Wednesday, January 4, 2012

Redwood Community

 I went to Montgomery Woods yesterday to see if any mushrooms had grown after a light rainfall over the weekend. I didn't notice any major changes, but did want to record a few observations.
 The most interesting and colorful mushrooms in my opinion seem to grow in places where it is especially cool and damp. The temperature seems to change all over the place in the woods. The cool damp air seems to settle along the streams and riverbanks, and in various bowls, depressions, and notches in the forest. You can eye ball them. Some places are extraordinarily damp. Just a few feet away however, or a few feet up a hillside, and the air is noticeably warmer and drier.
 The redwood trees seem to love flood plains especially, and thrive in areas that are flat, near rivers and streams that I assume must flood often in the winter. Large trees still grow on the hillsides, but my hunch is that they really like these floodplains. Obviously, water plays a vital role in their growth.
 The redwoods, like all trees, seem to love the sunlight when they can reach it. If there is a break in the canopy for whatever reason, the trees often shoot their branches off in a wild display of freedom, like they are waving their arms dancing, reaching for the sun.
 Some of the younger redwoods shoot straight up like arrows sometimes. One tree in particular had all of its branches tightly compressed to its body, and only had a few branches reaching out on one side near the top, catching a little bit of sun.
 I have to wonder what goes on in a redwood community. Is it every tree for himself, or are they all working together, helping one another reach their potential. There seems to be strength in numbers. There is an incredible amount of debris on the redwood forest floor as well, so many needles, branches, and trees.
 I would guess that this redwood debris acts as fertilizer for the rest of the redwoods although I should probably check on that. I could see a community of redwoods trying to expand its habitat, slowly showering the earth with branches, fallen trees and pine cones, in the process claiming acre after acre until they reach the edge of where Mother Nature will allow them to grow.
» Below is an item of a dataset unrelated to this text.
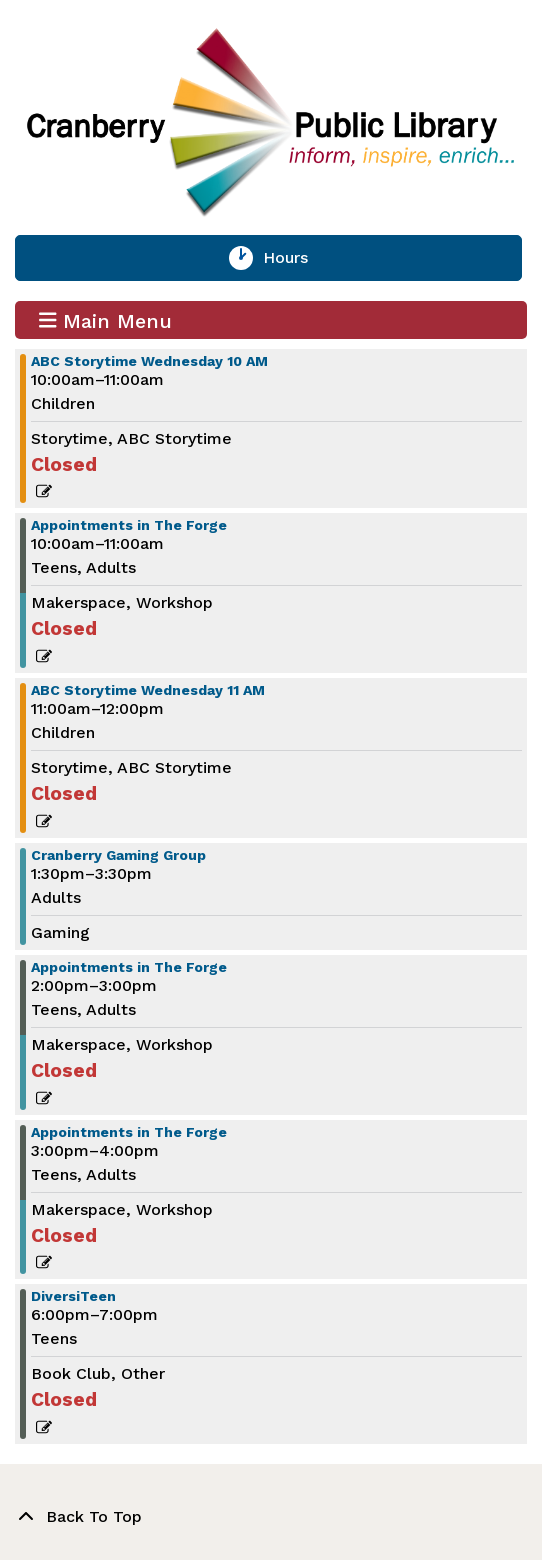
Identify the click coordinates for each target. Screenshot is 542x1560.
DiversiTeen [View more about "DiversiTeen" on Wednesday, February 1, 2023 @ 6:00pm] (73, 1296)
Then she will say, "Ok, you've gone far enough, I can't send you any more rain and fog, this land is for someone else."
Is it possible that the dormant pine cone seeds become envious of their giant relatives? An old growth redwood can produce 100,000 cones each year. There are about 100 seeds per cone. 90% of the seeds will not be fertile and the rest must find perfect conditions to germinate. Perhaps in their collective anger, they add fuel for a chance lightning strike that sets the woods ablaze, finally making room and giving them a chance to grow. Although that seems unlikely. That's what I find so interesting. If so few seeds actually germinate, perhaps the trees are like any caring mother, and do whatever is in their power to see the new tree into adulthood. It doesn't make sense that anything would reproduce only to kill it's offspring by taking all the resources that require it to live.
 In these old groves, the community of redwoods seem to do a pretty good job of finding enough room for everybody, allowing each individual to reach for the heavens. Except of course when one falls down crushing several others in its wake, but that is a different story for another time!